Dunleavy vetoes budget items with plan to replace majority of cuts with federal funds

Alaska Gov. Mike Dunleavy briefs reporters at his Anchorage offices on March 11. (Photo by Nat Herz/Alaska Public Media)

Update — Andrew Kitchenman, KTOO & Alaska Public Media

Gov. Mike Dunleavy announced on Tuesday that he signed the state budget bill, and vetoed $210 million from specific line items.

And he called on the Legislature to pass additional economic stimulus, saying it’s important to infuse cash into the state’s economy.

“If we don’t do that, because we’ve stopped the economic machine to safeguard our public, we run the risk of really collapsing our economy,” he said.

Dunleavy noted state revenue has been declining, leading to the state drawing down savings. And he talked about the immediate economic consequences from the coronavirus.

The vetoes include $12.5 million less for the University of Alaska, bringing it to the funding level Dunleavy and university regents announced last year. He also vetoed all of the state support for municipal school bond debt reimbursement, but he said he expects to replace the money with federal support. He said the vast majority of the money he vetoed will be replaced with funding under the federal CARES Act.

“It’s a direct result of this virus and this shutdown,” Dunleavy said of municipalities’ revenue problems from residents losing their jobs.

The vetoes the administration didn’t list as being covered by the CARES Act funding include a $31 million reduction to Medicaid; $15.5 million to the Alaska Marine Highway System; $4.3 million to pre-kindergarten grants; $1.1 million to state employee travel; and $2.7 million for public broadcasting. The governor also vetoed a $1 billion transfer from the Alaska Permanent Fund’s earnings reserve account to the constitutionally protected principal of the fund.

The budget the Legislature passed was for $5.4 billion, including $680 million for permanent fund dividends of $1,000. That total was slightly less than the amount in the current budget, which included PFDs of roughly $1,600.

Dunleavy repeated his position that permanent fund dividends should only be changed with support of Alaskans.

Even with the vetoes, the administration projected that its main savings account — the Constitutional Budget Reserve — will be down to only $61 million by June of 2021. That would leave it with roughly one half of 1 percent of what it was in the account six year ago, before oil prices fell.

The signing comes at a difficult time for state finances.
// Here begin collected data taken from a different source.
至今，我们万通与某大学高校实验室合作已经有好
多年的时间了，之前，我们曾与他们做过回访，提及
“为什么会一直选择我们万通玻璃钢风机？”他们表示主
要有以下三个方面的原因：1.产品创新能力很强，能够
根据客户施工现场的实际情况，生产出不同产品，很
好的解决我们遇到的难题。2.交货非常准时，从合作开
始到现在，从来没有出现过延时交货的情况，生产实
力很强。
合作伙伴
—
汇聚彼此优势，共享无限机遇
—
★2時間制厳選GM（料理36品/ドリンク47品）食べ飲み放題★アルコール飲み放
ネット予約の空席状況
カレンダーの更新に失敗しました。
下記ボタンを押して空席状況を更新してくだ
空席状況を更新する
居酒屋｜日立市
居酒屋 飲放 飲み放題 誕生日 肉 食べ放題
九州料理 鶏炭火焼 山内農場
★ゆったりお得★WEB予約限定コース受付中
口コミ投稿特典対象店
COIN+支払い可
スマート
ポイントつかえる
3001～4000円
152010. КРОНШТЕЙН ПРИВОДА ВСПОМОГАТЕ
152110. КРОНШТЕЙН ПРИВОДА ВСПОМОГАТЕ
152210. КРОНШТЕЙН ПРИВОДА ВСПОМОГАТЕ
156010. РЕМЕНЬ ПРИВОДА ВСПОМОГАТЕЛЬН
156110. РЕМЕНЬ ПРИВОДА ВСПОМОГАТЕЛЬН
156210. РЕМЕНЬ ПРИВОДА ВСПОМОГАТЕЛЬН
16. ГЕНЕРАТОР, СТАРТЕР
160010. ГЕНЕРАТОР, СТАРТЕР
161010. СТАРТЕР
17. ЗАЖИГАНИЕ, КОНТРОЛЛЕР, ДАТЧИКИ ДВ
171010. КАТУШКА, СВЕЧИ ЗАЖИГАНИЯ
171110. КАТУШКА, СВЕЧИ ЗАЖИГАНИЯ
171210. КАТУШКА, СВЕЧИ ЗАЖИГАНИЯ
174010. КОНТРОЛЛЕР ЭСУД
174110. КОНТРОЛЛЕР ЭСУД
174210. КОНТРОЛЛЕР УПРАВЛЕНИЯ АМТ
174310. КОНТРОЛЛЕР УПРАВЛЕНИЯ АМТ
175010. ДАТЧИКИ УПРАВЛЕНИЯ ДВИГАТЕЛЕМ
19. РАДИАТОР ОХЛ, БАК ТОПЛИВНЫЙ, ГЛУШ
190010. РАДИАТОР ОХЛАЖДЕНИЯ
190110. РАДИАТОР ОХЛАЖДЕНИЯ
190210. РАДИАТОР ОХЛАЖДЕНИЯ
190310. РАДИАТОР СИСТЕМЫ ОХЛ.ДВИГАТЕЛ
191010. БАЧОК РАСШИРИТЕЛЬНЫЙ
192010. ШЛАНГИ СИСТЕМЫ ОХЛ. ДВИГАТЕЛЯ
On Monday, the Department of Revenue forecast that the state would raise $1.3 billion less this year and next than it expected in December. This is primarily due to the drop in global oil prices, but the COVID-19 pandemic also is affecting state revenue.
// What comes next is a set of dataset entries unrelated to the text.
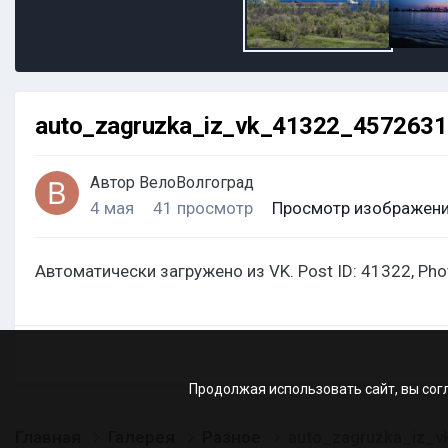
auto_zagruzka_iz_vk_41322_457263
Автор
ВелоВолгоград
4 мая
41 просмотр
Просмотр изображени
Автоматически загружено из VK. Post ID: 41322, Ph
Продолжая использовать сайт, вы сог
Главная
Галерея
Разное
auto_zagruzka_iz_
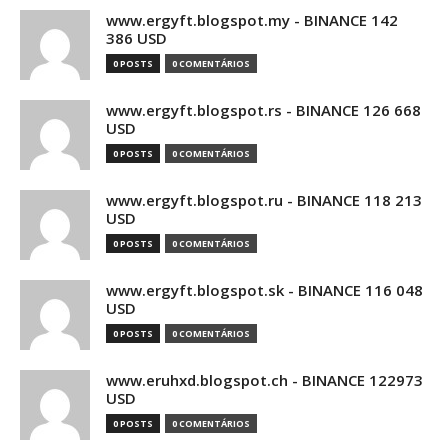
www.ergyft.blogspot.my - BINANCE 142
386 USD
0 POSTS
0 COMENTÁRIOS
www.ergyft.blogspot.rs - BINANCE 126 668
USD
0 POSTS
0 COMENTÁRIOS
www.ergyft.blogspot.ru - BINANCE 118 213
USD
0 POSTS
0 COMENTÁRIOS
www.ergyft.blogspot.sk - BINANCE 116 048
USD
0 POSTS
0 COMENTÁRIOS
www.eruhxd.blogspot.ch - BINANCE 122973
USD
0 POSTS
0 COMENTÁRIOS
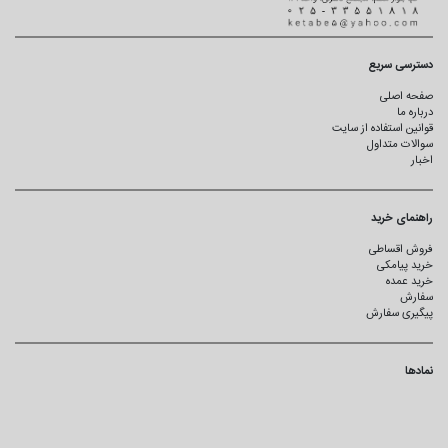
دسترسی سریع
صفحه اصلی
درباره ما
قوانین استفاده از سایت
سوالات متداول
اخبار
راهنمای خرید
فروش اقساطی
خرید پیامکی
خرید عمده
سفارش
پیگیری سفارش
نمادها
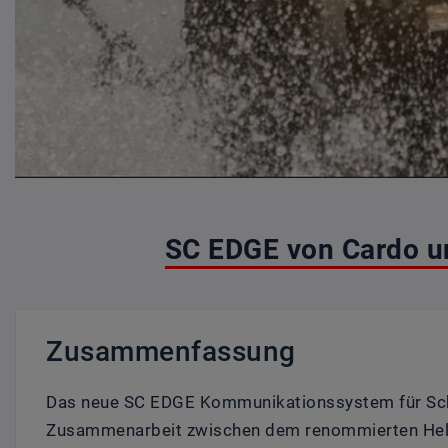
SC EDGE von Cardo u
Zusammenfassung
Das neue SC EDGE Kommunikationssystem für Sch
Zusammenarbeit zwischen dem renommierten Hel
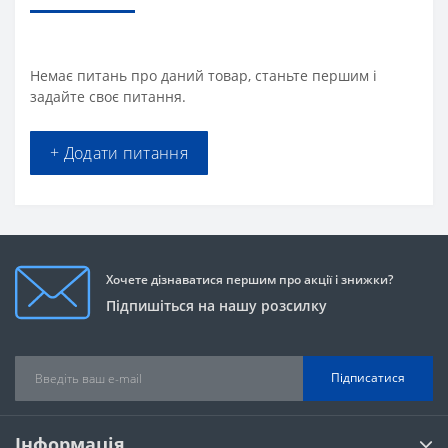
Немає питань про даний товар, станьте першим і
задайте своє питання.
+ Додати питання
Хочете дізнаватися першим про акції і знижки?
Підпишіться на нашу розсилку
Підписатися
Інформація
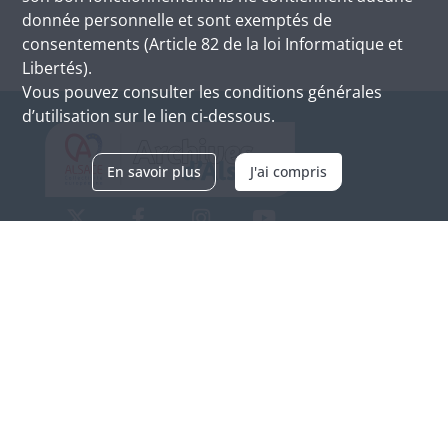
donnée personnelle et sont exemptés de
consentements (Article 82 de la loi Informatique et
Libertés).
Vous pouvez consulter les conditions générales
d’utilisation sur le lien ci-dessous.
En savoir plus
J'ai compris
Archives d'Alsace - Site de Colmar
Bâtiment M / Cité administrative
3, rue Fleischhauer
F-68026 COLMAR
(+33) 3 89 21 97 00
Nous contacter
The Legislature sent the budget to Dunleavy earlier than usual this year, as it wrapped up its work early due to the coronavirus. It recessed, rather than adjourned, leaving the door open to it reconvening by May 20, the last day of the session under the state constitution.

Original Story — Rashah McChesney, KTOO

Gov. Mike Dunleavy will be joined by members of his cabinet at noon for a news conference centered on next year’s budget.

Dunleavy has been considering a budget that lawmakers passed in the last week of March.

It includes roughly $5.4 billion in state spending, with funding for $1,000 in permanent fund dividends but no stimulus payments to help residents combat the effects of COVID-19.

But that budget is predicted to drain 70% of the cash left in the state’s main savings account — the Constitutional Budget Reserve. That means that next year, when lawmakers return to Juneau, it will be much more difficult to pass a balanced budget.

The ongoing impact of the crash in the price of oil and the economic slowdown caused by coronavirus-related closures of businesses statewide has caused an unprecedented fiscal crisis. That means that next year, lawmakers will likely have to answer difficult questions about how to balance the budget — whether through deeper reductions to the permanent fund dividend, cuts to government services, taxes, or some combination of each of them.